▶ [Dataset entries]:
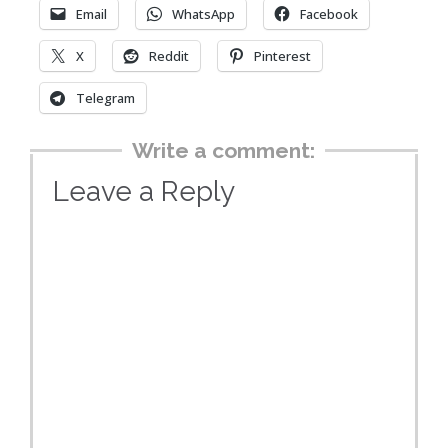
Email
WhatsApp
Facebook
X
Reddit
Pinterest
Telegram
Write a comment:
Leave a Reply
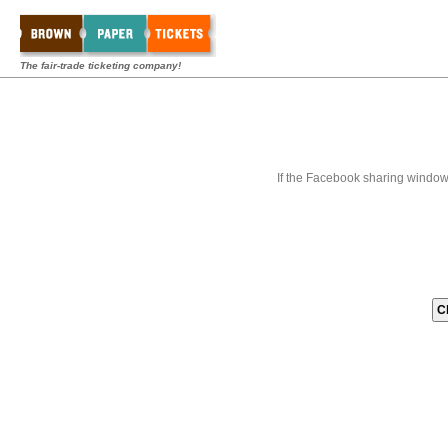
The fair-trade ticketing company!
If the Facebook sharing window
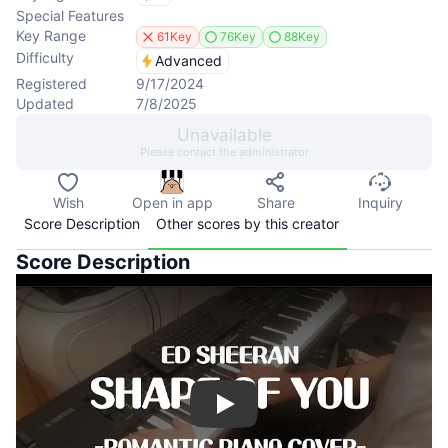
Special Features
Key Range
61Key
76Key
88Key
Difficulty
Advanced
Registered
9/17/2024
Updated
7/8/2025
Unavailable
Please contact the administrator
Wish
Open in app
Share
Inquiry
Score Description
Other scores by this creator
Score Description
Play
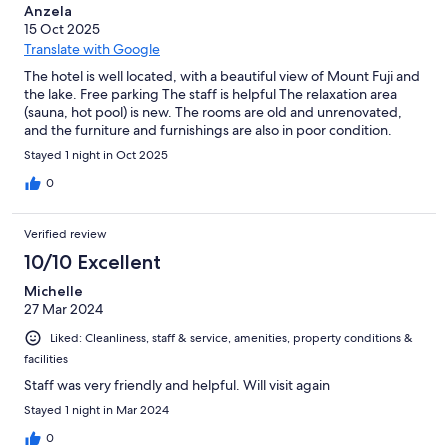
Anzela
15 Oct 2025
Translate with Google
The hotel is well located, with a beautiful view of Mount Fuji and
the lake. Free parking The staff is helpful The relaxation area
(sauna, hot pool) is new. The rooms are old and unrenovated,
and the furniture and furnishings are also in poor condition.
Stayed 1 night in Oct 2025
0
Verified review
10/10 Excellent
Michelle
27 Mar 2024
Liked: Cleanliness, staff & service, amenities, property conditions &
facilities
Staff was very friendly and helpful. Will visit again
Stayed 1 night in Mar 2024
0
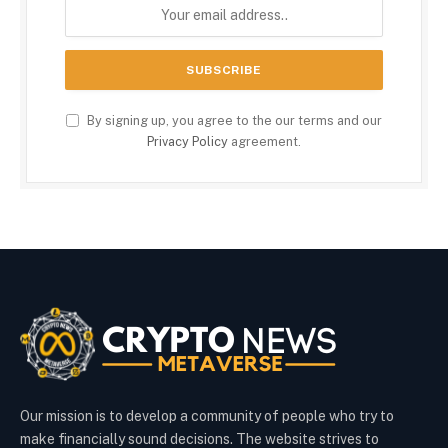
By signing up, you agree to the our terms and our
Privacy Policy
agreement.
Our mission is to develop a community of people who try to
make financially sound decisions. The website strives to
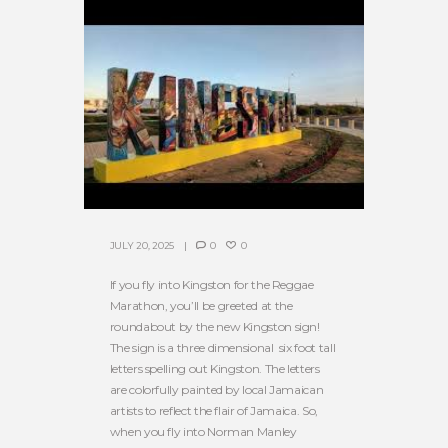
JULY 20, 2025
0
0
If you fly into Kingston for the Reggae
Marathon, you’ll be greeted at the
roundabout by the new Kingston sign!
The sign is a three dimensional six foot tall
letters spelling out Kingston. The letters
are colorfully painted by local Jamaican
artists to reflect the flair of Jamaica. So,
when you fly into Norman Manley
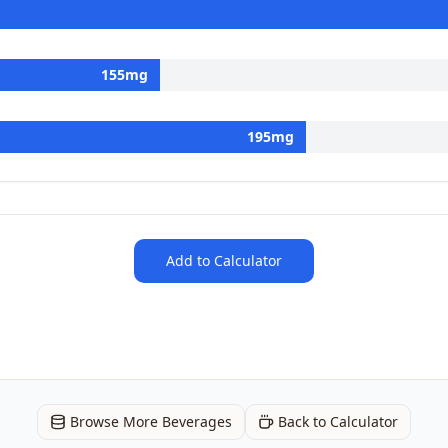
155
mg
195
mg
Add to Calculator
Browse More Beverages
Back to Calculator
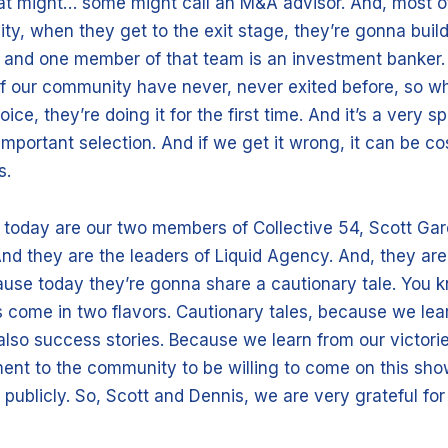
at might… some might call an M&A advisor. And, most 
ty, when they get to the exit stage, they’re gonna buil
 and one member of that team is an investment banker.
 our community have never, never exited before, so w
ce, they’re doing it for the first time. And it’s a very sp
 important selection. And if we get it wrong, it can be cos
s.
 today are our two members of Collective 54, Scott Ga
nd they are the leaders of Liquid Agency. And, they are
se today they’re gonna share a cautionary tale. You k
 come in two flavors. Cautionary tales, because we lea
lso success stories. Because we learn from our victories
ent to the community to be willing to come on this sh
 publicly. So, Scott and Dennis, we are very grateful for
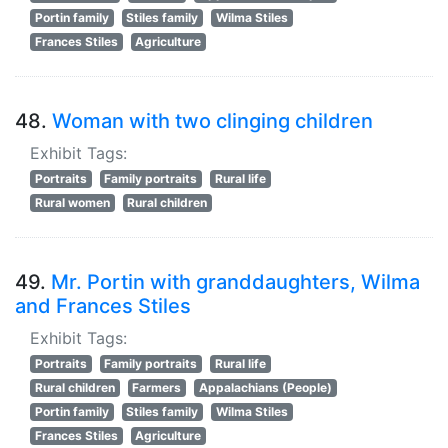
Portin family
Stiles family
Wilma Stiles
Frances Stiles
Agriculture
48.
Woman with two clinging children
Exhibit Tags:
Portraits
Family portraits
Rural life
Rural women
Rural children
49.
Mr. Portin with granddaughters, Wilma
and Frances Stiles
Exhibit Tags:
Portraits
Family portraits
Rural life
Rural children
Farmers
Appalachians (People)
Portin family
Stiles family
Wilma Stiles
Frances Stiles
Agriculture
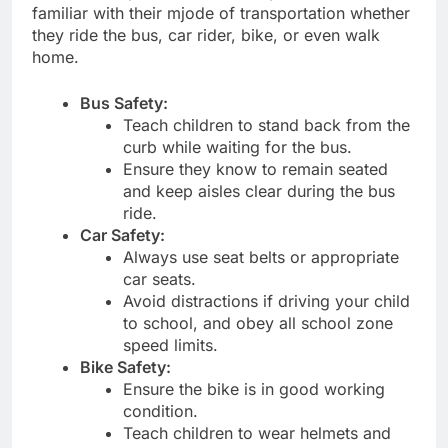
familiar with their mjode of transportation whether
they ride the bus, car rider, bike, or even walk
home.
Bus Safety:
Teach children to stand back from the
curb while waiting for the bus.
Ensure they know to remain seated
and keep aisles clear during the bus
ride.
Car Safety:
Always use seat belts or appropriate
car seats.
Avoid distractions if driving your child
to school, and obey all school zone
speed limits.
Bike Safety:
Ensure the bike is in good working
condition.
Teach children to wear helmets and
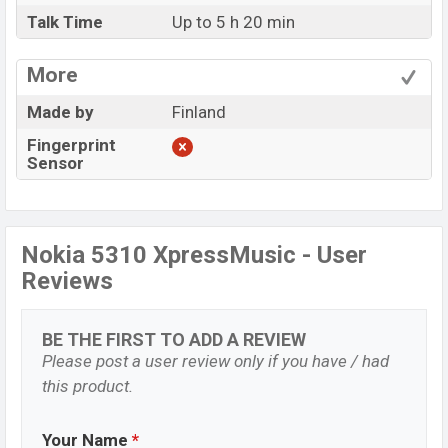
Talk Time
Up to 5 h 20 min
More
Made by
Finland
Fingerprint
Sensor
Nokia 5310 XpressMusic - User
Reviews
BE THE FIRST TO ADD A REVIEW
Please post a user review only if you have / had
this product.
Your Name
*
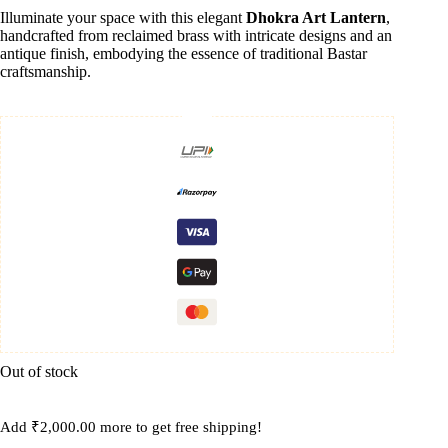
Illuminate your space with this elegant
Dhokra Art Lantern
,
handcrafted from reclaimed brass with intricate designs and an
antique finish, embodying the essence of traditional Bastar
craftsmanship.
Out of stock
Add
₹
2,000.00
more to get free shipping!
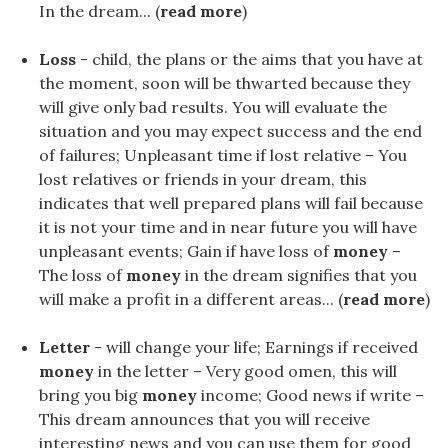
In the dream... (
read more
)
Loss
- child, the plans or the aims that you have at
the moment, soon will be thwarted because they
will give only bad results. You will evaluate the
situation and you may expect success and the end
of failures; Unpleasant time if lost relative – You
lost relatives or friends in your dream, this
indicates that well prepared plans will fail because
it is not your time and in near future you will have
unpleasant events; Gain if have loss of
money
–
The loss of
money
in the dream signifies that you
will make a profit in a different areas... (
read more
)
Letter
- will change your life; Earnings if received
money
in the letter – Very good omen, this will
bring you big
money
income; Good news if write –
This dream announces that you will receive
interesting news and you can use them for good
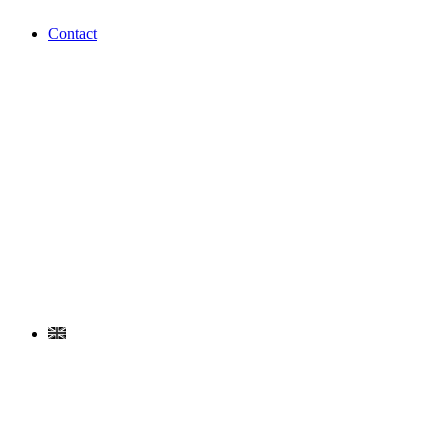
Contact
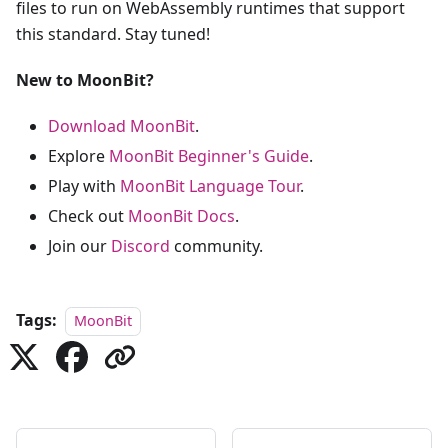
files to run on WebAssembly runtimes that support
this standard. Stay tuned!
New to MoonBit?
Download MoonBit
.
Explore
MoonBit Beginner's Guide
.
Play with
MoonBit Language Tour
.
Check out
MoonBit Docs
.
Join our
Discord
community.
Tags:
MoonBit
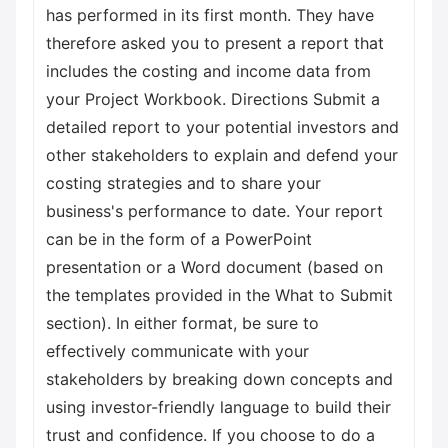
has performed in its first month. They have
therefore asked you to present a report that
includes the costing and income data from
your Project Workbook. Directions Submit a
detailed report to your potential investors and
other stakeholders to explain and defend your
costing strategies and to share your
business's performance to date. Your report
can be in the form of a PowerPoint
presentation or a Word document (based on
the templates provided in the What to Submit
section). In either format, be sure to
effectively communicate with your
stakeholders by breaking down concepts and
using investor-friendly language to build their
trust and confidence. If you choose to do a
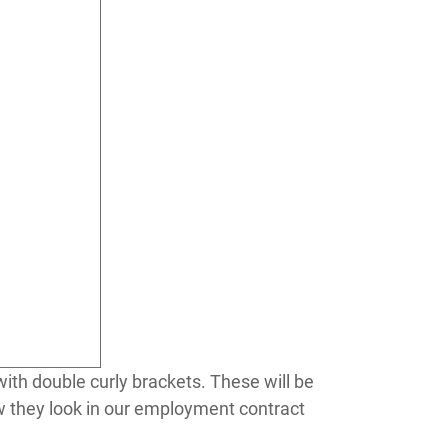
ith double curly brackets. These will be
ow they look in our employment contract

▶ [How to complete this task]: An exact copy of every entry, pictures left out, is what to write here.

▶ [Result]:
Email
WhatsApp
Facebook
X
Reddit
Pinterest
Telegram
Write a comment:
Leave a Reply
The fair-trade ticketing company!
If the Facebook sharing window
Special Features
Key Range
61Key
76Key
88Key
Difficulty
Advanced
Registered
9/17/2024
Updated
7/8/2025
Unavailable
Please contact the administrator
Wish
Open in app
Share
Inquiry
Score Description
Other scores by this creator
Score Description
Play
Anzela
15 Oct 2025
Translate with Google
The hotel is well located, with a beautiful view of Mount Fuji and
the lake. Free parking The staff is helpful The relaxation area
(sauna, hot pool) is new. The rooms are old and unrenovated,
and the furniture and furnishings are also in poor condition.
Stayed 1 night in Oct 2025
0
Verified review
10/10 Excellent
Michelle
27 Mar 2024
Liked: Cleanliness, staff & service, amenities, property conditions &
facilities
Staff was very friendly and helpful. Will visit again
Stayed 1 night in Mar 2024
0
By signing up, you agree to the our terms and our
Privacy Policy
agreement.
Our mission is to develop a community of people who try to
make financially sound decisions. The website strives to
JULY 20, 2025
0
0
If you fly into Kingston for the Reggae
Marathon, you’ll be greeted at the
roundabout by the new Kingston sign!
The sign is a three dimensional six foot tall
letters spelling out Kingston. The letters
are colorfully painted by local Jamaican
artists to reflect the flair of Jamaica. So,
when you fly into Norman Manley
155
mg
195
mg
Add to Calculator
Browse More Beverages
Back to Calculator
at might… some might call an M&A advisor. And, most 
ty, when they get to the exit stage, they’re gonna buil
 and one member of that team is an investment banker.
 our community have never, never exited before, so w
ce, they’re doing it for the first time. And it’s a very sp
 important selection. And if we get it wrong, it can be cos
s.
 today are our two members of Collective 54, Scott Ga
nd they are the leaders of Liquid Agency. And, they are
se today they’re gonna share a cautionary tale. You k
 come in two flavors. Cautionary tales, because we lea
lso success stories. Because we learn from our victories
ent to the community to be willing to come on this sh
 publicly. So, Scott and Dennis, we are very grateful for
Portin family
Stiles family
Wilma Stiles
Frances Stiles
Agriculture
48.
Woman with two clinging children
Exhibit Tags:
Portraits
Family portraits
Rural life
Rural women
Rural children
49.
Mr. Portin with granddaughters, Wilma
and Frances Stiles
Exhibit Tags:
Portraits
Family portraits
Rural life
Rural children
Farmers
Appalachians (People)
Portin family
Stiles family
Wilma Stiles
Frances Stiles
Agriculture
familiar with their mjode of transportation whether
they ride the bus, car rider, bike, or even walk
home.
Bus Safety:
Teach children to stand back from the
curb while waiting for the bus.
Ensure they know to remain seated
and keep aisles clear during the bus
ride.
Car Safety:
Always use seat belts or appropriate
car seats.
Avoid distractions if driving your child
to school, and obey all school zone
speed limits.
Bike Safety:
Ensure the bike is in good working
condition.
Teach children to wear helmets and
Talk Time
Up to 5 h 20 min
More
Made by
Finland
Fingerprint
Sensor
Nokia 5310 XpressMusic - User
Reviews
BE THE FIRST TO ADD A REVIEW
Please post a user review only if you have / had
this product.
Your Name
*
Illuminate your space with this elegant
Dhokra Art Lantern
,
handcrafted from reclaimed brass with intricate designs and an
antique finish, embodying the essence of traditional Bastar
craftsmanship.
Out of stock
Add
₹
2,000.00
more to get free shipping!
In the dream... (
read more
)
Loss
- child, the plans or the aims that you have at
the moment, soon will be thwarted because they
will give only bad results. You will evaluate the
situation and you may expect success and the end
of failures; Unpleasant time if lost relative – You
lost relatives or friends in your dream, this
indicates that well prepared plans will fail because
it is not your time and in near future you will have
unpleasant events; Gain if have loss of
money
–
The loss of
money
in the dream signifies that you
will make a profit in a different areas... (
read more
)
Letter
- will change your life; Earnings if received
money
in the letter – Very good omen, this will
bring you big
money
income; Good news if write –
This dream announces that you will receive
interesting news and you can use them for good
Contact
files to run on WebAssembly runtimes that support
this standard. Stay tuned!
New to MoonBit?
Download MoonBit
.
Explore
MoonBit Beginner's Guide
.
Play with
MoonBit Language Tour
.
Check out
MoonBit Docs
.
Join our
Discord
community.
Tags:
MoonBit
has performed in its first month. They have
therefore asked you to present a report that
includes the costing and income data from
your Project Workbook. Directions Submit a
detailed report to your potential investors and
other stakeholders to explain and defend your
costing strategies and to share your
business's performance to date. Your report
can be in the form of a PowerPoint
presentation or a Word document (based on
the templates provided in the What to Submit
section). In either format, be sure to
effectively communicate with your
stakeholders by breaking down concepts and
using investor-friendly language to build their
trust and confidence. If you choose to do a
ith double curly brackets. These will be
ow they look in our employment contract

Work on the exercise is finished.